Beer brewer, benefactor and progenitor

Adolf Ignaz Mautner / 26.12.1801 – 24.12.1889

Born in Smiřice (Smiřitz, Czech Republic), after an exemplary career and his merits in 1872, he was awarded the noble title of Ritter von Markhof. In June 1831, he married Julie Marcelline Kadich, their marriage produced ten children.

Entrepreneurial success

In 1840, he moved to the Habsburg residence town and one year later began his exemplary career with the lease of the run-down brewery St. Marx on the Landstraßer Hauptstraße 173 – 175. Very quickly he prevailed against the overpowering competition of Dreher by being the first to produce year-round bottom-fermented beer, the so-called “Abzugsbier” (drawn off from the fermenting vats in storage barrels to complete the fermentation process). His main objectives were to improve the quality of this good beer, which until then could only be brewed in the cool season, and to deliver it when it was needed most, in summer. Initially, in the first quarter of the year he brewed over and above demand, storing the extracted stock in ice cellars and delivering it in April. However, this beer was not suitable for longer storage, and the investments for very large storage cellars were too high. The alternative, however, was to brew bottom-fermented throughout the summer. As early as 1843, the technically innovative brewery specialist therefore developed cooling devices with pipe systems through which water was fed with ice pieces and ice floats in the fermenting vats.

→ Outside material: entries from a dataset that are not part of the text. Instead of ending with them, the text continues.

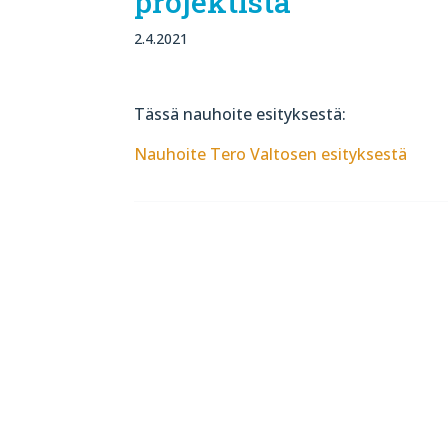
projektista
2.4.2021
Tässä nauhoite esityksestä:
Nauhoite Tero Valtosen esityksestä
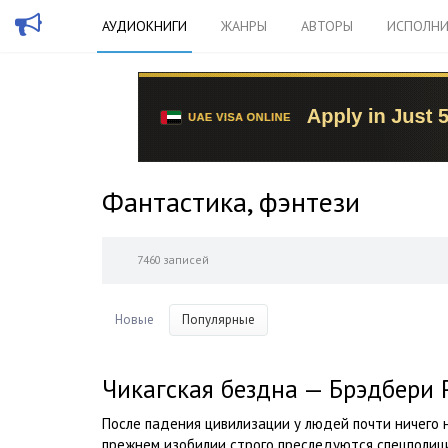
АУДИОКНИГИ
ЖАНРЫ
АВТОРЫ
ИСПОЛНИ
Фантастика, фэнтези
7460 записей
Новые
Популярные
Чикагская бездна — Брэдбери 
После падения цивилизации у людей почти ничего 
прежнем изобилии строго преследуются спецполицие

He also created a new type of storage room, the “normal beer storage cellar system Mautner”, whose ice cooling made it possible to serve cool beer during the hot season. This considerable increase in production finally secured his reputation and the reputation of his brewery. He won the landlords for his product by offering them a ready, yeast-free “Abzugsbier”.

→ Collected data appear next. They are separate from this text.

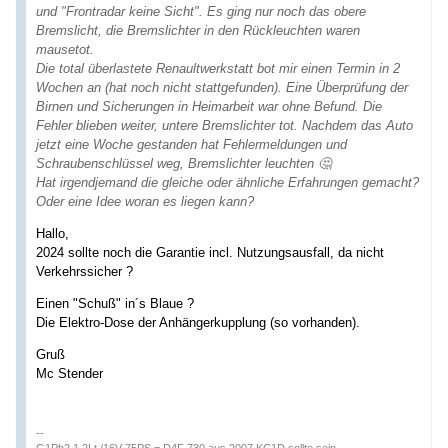
und "Frontradar keine Sicht". Es ging nur noch das obere
Bremslicht, die Bremslichter in den Rückleuchten waren
mausetot.
Die total überlastete Renaultwerkstatt bot mir einen Termin in 2
Wochen an (hat noch nicht stattgefunden). Eine Überprüfung der
Birnen und Sicherungen in Heimarbeit war ohne Befund. Die
Fehler blieben weiter, untere Bremslichter tot. Nachdem das Auto
jetzt eine Woche gestanden hat Fehlermeldungen und
Schraubenschlüssel weg, Bremslichter leuchten 🤔
Hat irgendjemand die gleiche oder ähnliche Erfahrungen gemacht?
Oder eine Idee woran es liegen kann?
Hallo,
2024 sollte noch die Garantie incl. Nutzungsausfall, da nicht
Verkehrssicher ?
Einen "Schuß" in´s Blaue ?
Die Elektro-Dose der Anhängerkupplung (so vorhanden).
Gruß
Mc Stender
--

Through rationalization measures, multiple extensions, the construction of a malt house and brewery in Göding (Moravia) and the use of a steam engine from 1845 onwards, the production figures were constantly increased (in 1840 36,000 hl and in 1876 already 267,000 hl were produced).

Adolf Ignaz also ensured the success of his company with other products. Yeast, previously obtained from the top-fermented brewing process and then used for the production of white biscuits, had become a scarce commodity. Together with his son-in-law, the Graz brewer Johann Peter Reininghaus and his brother, the chemist Julius, he developed the “Wiener Abschöpfverfahren” (method to skim off beer) in 1847 for the production of high-quality baker’s yeast, which went into production in 1850.

This led to a stimulation of the export of Hungarian flour to Western Europe, whose sticky varieties were only suitable for “white bakeries” after the addition of compressed yeast. The development of the industrial production of compressed yeast, for which he not only won a prize awarded by the Viennese Bakers’ Guild and was awarded the Gold Medal of the Lower Austrian Trade Association, but also the process of which was subsequently accepted worldwide, finally secured his breakthrough and was at the same time a milestone in his life’s work.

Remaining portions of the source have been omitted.